When working with functions, critical points play a crucial role in analyzing the behavior of these functions. A critical point occurs where the first derivative of a function is zero or undefined.
This means:

• The slope of the tangent line is flat.
• It is a potential location for a maximum, minimum, or saddle point.

For the function \( f(t) = t + \cos 2t \), we find the critical points by setting the first derivative \( f'(t) = 1 - 2\sin 2t \) to zero. Solving \( \sin 2t = \frac{1}{2} \), we find two families of solutions for \( t \): \( t = \frac{\pi}{12} + n\pi \) and \( t = \frac{5\pi}{12} + n\pi \), where \( n \) is an integer.
These points are tested to check if they are places of interest.

Relative extrema refer to the points where a function reaches a local maximum or minimum.

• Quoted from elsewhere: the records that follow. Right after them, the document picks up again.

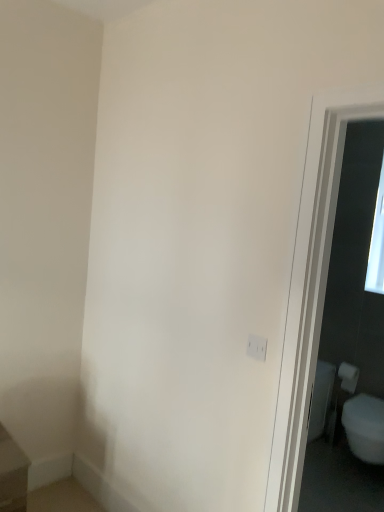 Measure the distance between point (x=345, y=371) and camera.

A distance of 3.17 meters exists between point (x=345, y=371) and camera.

Where is `white matte toilet paper at right`? Image resolution: width=384 pixels, height=512 pixels. white matte toilet paper at right is located at coordinates (348, 377).

Describe the element at coordinates (348, 377) in the screenshot. The image size is (384, 512). I see `white matte toilet paper at right` at that location.

Find the location of a particular element. white matte electric outlet at center-right is located at coordinates (257, 347).

What do you see at coordinates (257, 347) in the screenshot? The height and width of the screenshot is (512, 384). I see `white matte electric outlet at center-right` at bounding box center [257, 347].

Find the location of `white matte toilet paper at right`. white matte toilet paper at right is located at coordinates (348, 377).

Considering the positions of objects white matte electric outlet at center-right and white matte toilet paper at right in the image provided, who is more to the left, white matte electric outlet at center-right or white matte toilet paper at right?

Positioned to the left is white matte electric outlet at center-right.

Does white matte electric outlet at center-right lie behind white matte toilet paper at right?

No.

Which is closer to the camera, (248, 352) or (356, 370)?

Clearly, point (248, 352) is closer to the camera than point (356, 370).

From the image's perspective, is white matte electric outlet at center-right located beneath white matte toilet paper at right?

No.

From a real-world perspective, is white matte electric outlet at center-right positioned under white matte toilet paper at right based on gravity?

No.

Considering the sizes of objects white matte electric outlet at center-right and white matte toilet paper at right in the image provided, who is thinner, white matte electric outlet at center-right or white matte toilet paper at right?

Thinner between the two is white matte electric outlet at center-right.

Considering the relative sizes of white matte electric outlet at center-right and white matte toilet paper at right in the image provided, is white matte electric outlet at center-right shorter than white matte toilet paper at right?

Correct, white matte electric outlet at center-right is not as tall as white matte toilet paper at right.

Is white matte electric outlet at center-right bigger or smaller than white matte toilet paper at right?

Considering their sizes, white matte electric outlet at center-right takes up less space than white matte toilet paper at right.

Can white matte toilet paper at right be found inside white matte electric outlet at center-right?

Actually, white matte toilet paper at right is outside white matte electric outlet at center-right.

Would you consider white matte electric outlet at center-right to be distant from white matte toilet paper at right?

Yes, white matte electric outlet at center-right and white matte toilet paper at right are located far from each other.

Could you tell me if white matte electric outlet at center-right is turned towards white matte toilet paper at right?

No, white matte electric outlet at center-right is not facing towards white matte toilet paper at right.

Can you tell me how much white matte electric outlet at center-right and white matte toilet paper at right differ in facing direction?

The angular difference between white matte electric outlet at center-right and white matte toilet paper at right is 1.24 degrees.

In order to click on electric outlet above the white matte toilet paper at right (from the image's perspective) in this screenshot , I will do `click(257, 347)`.

Does white matte toilet paper at right appear on the left side of white matte electric outlet at center-right?

Incorrect, white matte toilet paper at right is not on the left side of white matte electric outlet at center-right.

Considering the positions of objects white matte toilet paper at right and white matte electric outlet at center-right in the image provided, who is in front, white matte toilet paper at right or white matte electric outlet at center-right?

white matte electric outlet at center-right is closer to the camera.

Does point (342, 362) appear closer or farther from the camera than point (257, 339)?

Point (342, 362) is positioned farther from the camera compared to point (257, 339).

Looking at this image, from the image's perspective, between white matte toilet paper at right and white matte electric outlet at center-right, which one is located above?

white matte electric outlet at center-right appears higher in the image.

Consider the image. From a real-world perspective, is white matte toilet paper at right positioned over white matte electric outlet at center-right based on gravity?

No, from a real-world perspective, white matte toilet paper at right is not on top of white matte electric outlet at center-right.

Which of these two, white matte toilet paper at right or white matte electric outlet at center-right, is wider?

Wider between the two is white matte toilet paper at right.

Can you confirm if white matte toilet paper at right is taller than white matte electric outlet at center-right?

Indeed, white matte toilet paper at right has a greater height compared to white matte electric outlet at center-right.

Looking at the image, does white matte toilet paper at right seem bigger or smaller compared to white matte electric outlet at center-right?

Considering their sizes, white matte toilet paper at right takes up more space than white matte electric outlet at center-right.

Is white matte toilet paper at right surrounding white matte electric outlet at center-right?

No, white matte toilet paper at right does not contain white matte electric outlet at center-right.

Is white matte toilet paper at right far from white matte electric outlet at center-right?

That's right, there is a large distance between white matte toilet paper at right and white matte electric outlet at center-right.

Is white matte toilet paper at right aimed at white matte electric outlet at center-right?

To determine if critical points are extrema, we often use the Second Derivative Test:

• If \( f''(t) > 0 \) at a critical point, it indicates a relative minimum - the function curves upwards.
• If \( f''(t) < 0 \) at a critical point, it indicates a relative maximum - the function curves downwards.
• If \( f''(t) = 0 \), the test is inconclusive.

For the function \( f(t) = t + \cos 2t \), evaluating the second derivative \( f''(t) = -4\cos 2t \) at the critical points gives us:- A relative maximum at \( t = \frac{\pi}{12} + n\pi \) since \( f''(t) < 0 \).- A relative minimum at \( t = \frac{5\pi}{12} + n\pi \) since \( f''(t) > 0 \).Understanding how derivatives influence extrema can help predict and sketch the behavior of functions.

Trigonometric functions such as sine and cosine frequently appear in calculus due to their oscillatory nature. They introduce periodic behavior, critical for various real-world applications.
The derivatives of these functions are characteristic and predictable:

• The derivative of \( \sin x \) is \( \cos x \).
• The derivative of \( \cos x \) is \(-\sin x \).

Their periodic properties can result in multiple critical points when dealing with equations like \( \sin 2t = \frac{1}{2} \). Solutions reflect this periodic nature, producing families of solutions like \( t = \frac{\pi}{12} + n\pi \) and \( t = \frac{5\pi}{12} + n\pi \).
By understanding these properties, students can solve complex trigonometric equations and understand their broader impact on function behavior and calculus.